To assess the prevalence of LDL-C >1.8 mMol/L in a subgroup of very high risk
patients with ASCVD, who remain at a very high-residual risk for ACS, despite
treatment with high-intensity statins in combination with ezetimibe. This
subgroup of very high risk patients is defined as patients with a history of
ASCVD and/or diabetes mellitus type II (T2DM), and a new type I ST elevation or
non-ST elevation myocardial infarction ([N]STEMI).

A prospective, open label, stepwise cohort study of consecutive patients
admitted for type I STEMI or NSTEMI, characterized by a rise and/or fall of
troponin with at least one value above the 99th percentile upper reference
limit, and a history of ASCVD and/ or T2DM.

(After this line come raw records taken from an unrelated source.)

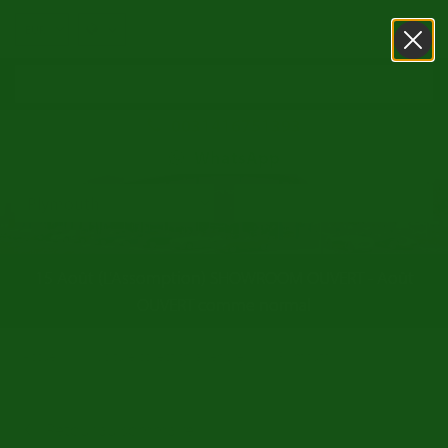
0031416751393
WhatsApp
15 Août (L'Assomption) SHOWROOM OUVERT - Août
OUVERT comme normal
/
/
Accueil
Voiture collection a vendre
Plymouth
Retour au sommaire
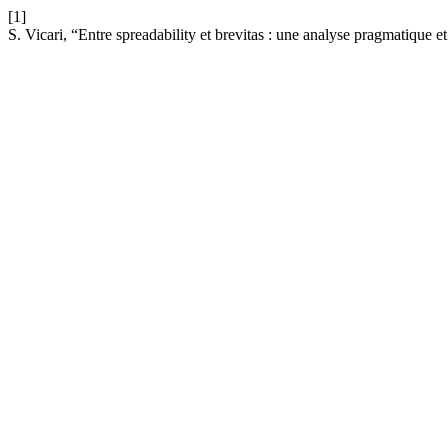
[1]
S. Vicari, “Entre spreadability et brevitas : une analyse pragmatique 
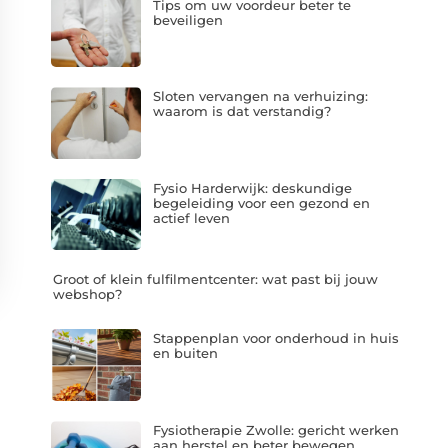
Tips om uw voordeur beter te
beveiligen
Sloten vervangen na verhuizing:
waarom is dat verstandig?
Fysio Harderwijk: deskundige
begeleiding voor een gezond en
actief leven
Groot of klein fulfilmentcenter: wat past bij jouw
webshop?
Stappenplan voor onderhoud in huis
en buiten
Fysiotherapie Zwolle: gericht werken
aan herstel en beter bewegen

Patients with an LDL-C<=1.8 mMol/L at baseline will be registered, but not
included in the study. All patients with an LDL-C>1.8 mMol/L, with or without
therapy with statins and/or ezetimibe at baseline, will be treated with
high-intensity statin therapy (i.e., atorvastatin >=40 mg or rosuvastatin >=20 mg
or the maximum tolerated dose of a statin) for a period of 4 weeks. Lower
statin doses are acceptable for patients with a valid reason for not using high
intensity doses (advanced age and high frailty score, low body weight,
drug-drug interaction). Patients with known statin-attributed muscle symptoms
or who develop statin-attributed muscle symptoms during the study will be
treated following the therapeutic flow-chart for management of patients with
statin-associated muscle symptoms of the EAS Consensus Panel.

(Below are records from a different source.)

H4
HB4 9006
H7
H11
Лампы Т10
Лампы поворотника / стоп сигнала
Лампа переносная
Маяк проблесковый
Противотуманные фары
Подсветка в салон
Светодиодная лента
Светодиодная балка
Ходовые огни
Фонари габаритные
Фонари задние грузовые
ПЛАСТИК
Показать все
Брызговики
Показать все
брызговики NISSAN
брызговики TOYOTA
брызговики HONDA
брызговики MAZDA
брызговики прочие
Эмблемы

After 4 weeks, lipids are measured. If LDL-C >1.8 mMol/L, ezetimibe 10 mg is
added on top of statin therapy. Patients with documented statin intolerance to
at least three different statins, as defined by the EAS Consensus Panel, will
be treated with 10 mg ezetimibe mono-therapy. Four weeks later lipids are
measured, and if LDL-C >1.8 mMol/L, alirocumab will be added on top of current
treatment with a statin and ezetimibe, in accordance with the following
dosing-schedule:
• if 1.8alirocumab 75 mg, or alirocumab 150 mg will be added
• if 2.6<=LDL-C<3.6 mMol/L, at the investigator*s discretion alirocumab 75 mg or
alirocumab 150 mg will be added
• if LDL-C>=3.6 mMol/L, alirocumab 150 mg will be added
Two weeks after the second dose of alirocumab, lipids are measured.

Patients are treated according to cholesterol treatment guidelines. The choice
of PCSK-9 inhibitor is directed by the protocol. When a PCSK-9 inhibitor needs
to be prescribted, alicobumab is the drug of choice.

There are no other interventions in this study,

There are no additional risks or burden for study participants.
The burden for the patient is limited to the drawing of blood samples (at 4, 8
and 12 weeks and 12 months), all of which are standard of care. For this study
no extra visits or physical examinations are required.